Authors: David Shields
If we were not all so interested in ourselves, life would be so uninteresting that none of us would be able to endure it.
I do not know if it has ever been noted before that one of the main characteristics of life is discreteness. Unless a film of flesh envelops us, we die. Man exists only insofar as he is separated from his surroundings. The cranium is a space traveler’s helmet. Stay inside or you perish. Death is divestment; death is communion. It may be wonderful to mix with the landscape, but to do so is the end of the tender ego.
The difference between you and me is that I die alone.
We are and we are not.
I find myself saying briefly and prosaically that it is much more important to be oneself than anything else.

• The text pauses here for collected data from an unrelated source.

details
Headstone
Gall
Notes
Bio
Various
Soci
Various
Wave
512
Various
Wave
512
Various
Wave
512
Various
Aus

Listen carefully to first criticisms of your work. Note carefully just what it is about your work that the critics don’t like—then cultivate it. That’s the part of your work that’s individual and worth keeping.

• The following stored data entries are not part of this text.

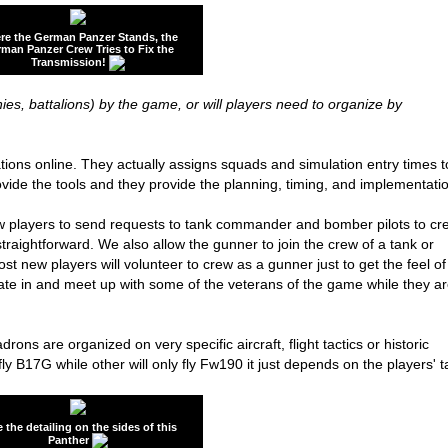
re the German Panzer Stands, the
man Panzer Crew Tries to Fix the
Transmission!
ies, battalions) by the game, or will players need to organize by
ons online. They actually assigns squads and simulation entry times t
rovide the tools and they provide the planning, timing, and implementati
ow players to send requests to tank commander and bomber pilots to cr
raightforward. We also allow the gunner to join the crew of a tank or
ost new players will volunteer to crew as a gunner just to get the feel of
pate in and meet up with some of the veterans of the game while they a
drons are organized on very specific aircraft, flight tactics or historic
y B17G while other will only fly Fw190 it just depends on the players' t
 the detailing on the sides of this
Panther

Anything you do will be an abuse of somebody else’s aesthetics.
What you respond to in any work of art is the artist’s struggle against his or her own limitations.
Write yourself naked, from exile, and in blood.

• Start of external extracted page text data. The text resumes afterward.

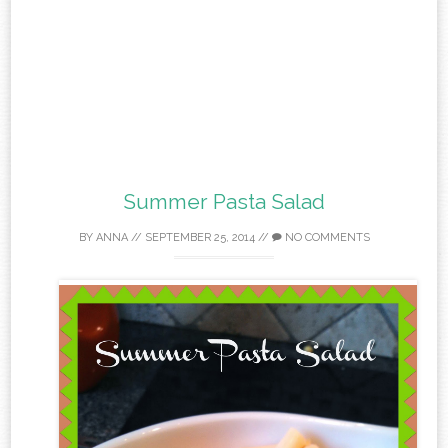
Summer Pasta Salad
BY
ANNA
//
SEPTEMBER 25, 2014
//
NO COMMENTS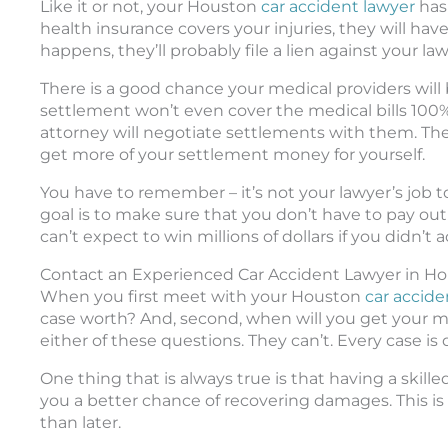
Like it or not, your Houston
car accident lawyer
has 
health insurance covers your injuries, they will hav
happens, they’ll probably file a lien against your law
There is a good chance your medical providers will be
settlement won’t even cover the medical bills 100%,
attorney will negotiate settlements with them. The
get more of your settlement money for yourself.
You have to remember – it’s not your lawyer’s job t
goal is to make sure that you don’t have to pay out
can’t expect to win millions of dollars if you didn’t a
Contact an Experienced Car Accident Lawyer in Ho
When you first meet with your Houston
car accide
case worth? And, second, when will you get your m
either of these questions. They can’t. Every case is d
One thing that is always true is that having a skill
you a better chance of recovering damages. This is w
than later.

Of all that might be omitted in thinking, the worst is to omit your own being.
This isn’t just an epigram—life is more successfully looked at from a single window, after all.
First person is where you can be more interesting; you don’t have to be much but a stumbling fool. And I find this often leads to the more delightful expedition. The wisdom there is more precious than in the sage overview, which in many writers makes me nearly puke.